Scorsese canta il suo inno a questo incanto continuo e il film, a più strati di lettura, contiene tutto, dalla lezione delle origini al monito al restauro e alla conservazione delle pellicole, lavoro che lo impegna da una vita. Fino a dimostrare che ancora tanto si può inventare e creare: e dunque il 3D, troppo spesso inutilmente utilizzato solo come richiamo commerciale, diviene nelle sue mani una cosa meravigliosa, una magia nuova e stupefacente, perché raramente si è visto un uso del 3D tanto suggestivo e spettacolare.
Stupisce anche, ad un primo momento, che Martin Scorsese si sia abbandonato a raccontare una favola e a realizzare un film per ragazzi (o – meglio – per famiglie, come lui stesso specifica) dopo che abbiamo tante volte associato il suo nome ai ritmi incalzanti e alle nere atmosfere del genere gangster, di cui è cantore per eccellenza. Ma sappiamo anche che Scorsese è inventore mai stanco e mai sazio e trova qui un nuovo modo di raccontare. Le tematiche di questa favola, poi, come abbiamo inizialmente detto, sono tutte nelle sue corde e nella graphic novel di Brian Selznick (discendente dello storico produttore David Selznick: ancora il Cinema!), “The Invention of Hugo Cabret” ha trovato il materiale ideale.

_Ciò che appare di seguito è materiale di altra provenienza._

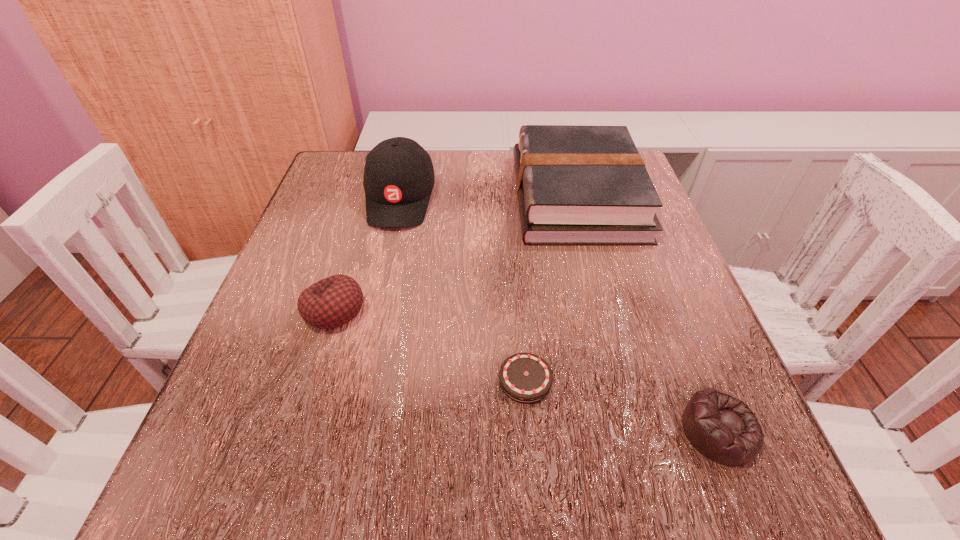 At what (x,y) coordinates should I click in order to perform the action: click on the tallest object. Please return your answer as a coordinate pair (x, y). The width and height of the screenshot is (960, 540). Looking at the image, I should click on (398, 180).

Locate an element on the screen. The height and width of the screenshot is (540, 960). the fourth shortest object is located at coordinates (576, 185).

Identify the location of the farther beanbag. Image resolution: width=960 pixels, height=540 pixels. (333, 301).

You are a GUI agent. You are given a task and a screenshot of the screen. Output one action in this format:
    pyautogui.click(x=<x>, y=<y>)
    Task: Click on the taller beanbag
    This screenshot has height=540, width=960.
    Given the screenshot: What is the action you would take?
    pyautogui.click(x=333, y=301)

The image size is (960, 540). I want to click on the second shortest object, so click(722, 428).

Locate an element on the screen. This screenshot has width=960, height=540. the nearer beanbag is located at coordinates (722, 428).

Where is `the shortest object`? the shortest object is located at coordinates (526, 378).

Locate an element on the screen. vacant space located 0.080m with a logo on the front of the baseball cap is located at coordinates (387, 259).

This screenshot has height=540, width=960. I want to click on vacant point located 0.150m on the spine side of the second tallest object, so click(449, 197).

At what (x,y) coordinates should I click in order to perform the action: click on vacant area located on the spine side of the second tallest object. Please return your answer as a coordinate pair (x, y). Looking at the image, I should click on (427, 197). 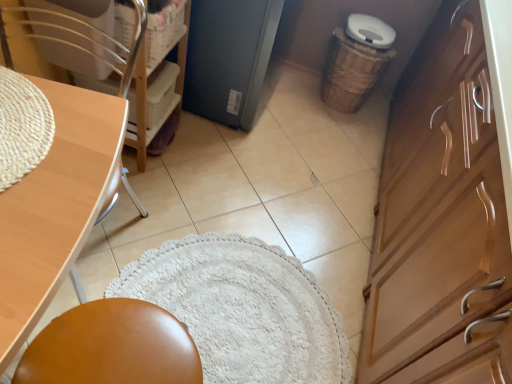 Find the location of a particular element. Image resolution: width=512 pixels, height=384 pixels. unoccupied region to the right of woven brown basket at right, which is counted as the 2th basket, starting from the front is located at coordinates (375, 119).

In una Parigi Anni Trenta, il piccolo Hugo Cabret, riparatore di orologi, si nasconde nella caotica folla della stazione ferroviaria e nei suoi meandri. Vuole riportare in funzione un automa, impresa a cui il padre stava lavorando prima di morire, ed è convinto che l’automa gli consegnerà un suo messaggio. Questa ricerca che lo ossessiona lo porterà a scoprire la più grande magia, il Cinema, e il suo potere di creare sogni.
Tutto il film (in testa alle candidature agli Oscar con 11 nomination) è un caleidoscopio di colori che dal pittoresco e caotico mondo della stazione presidiata dalla guardia Sacha Baron Cohen (dove anche Scorsese e Selznick si mescolano alle comparse) si proietta in un vortice di omaggi cinefili, dalle straordinarie magie cinematografiche di George Méliès che sono il cuore del film alle acrobazie di Harold Lloyd. C’è l’incidente ferroviario immortalato nella celeberrima foto del treno che sventra la stazione e c’è lo stupore dei trucchi di un mago che nei suoi studios aveva creato dei capolavori all’avanguardia ed era poi stato condannato all’oblio.
Il mondo di Hugo Cabret, un labirinto di congegni, i suoi ticchettanti meccanismi da riparare, il suo automa che aspetta nuova vita, è un mondo di giocattoli in attesa di altri miracoli, così come tutti i film degni di appartenere al Cinema vero, per portarci a vivere all’interno di una favola.
Peccato solo che con tanto da voler dire e dimostrare e con tanto con cui sorprendere, la poesia un poco si raffreddi. Ma come nel Viaggio nella Luna di Méliès anche il viaggio di Hugo Cabret è una corsa tra effetti scenografici ed evocazioni di sogni.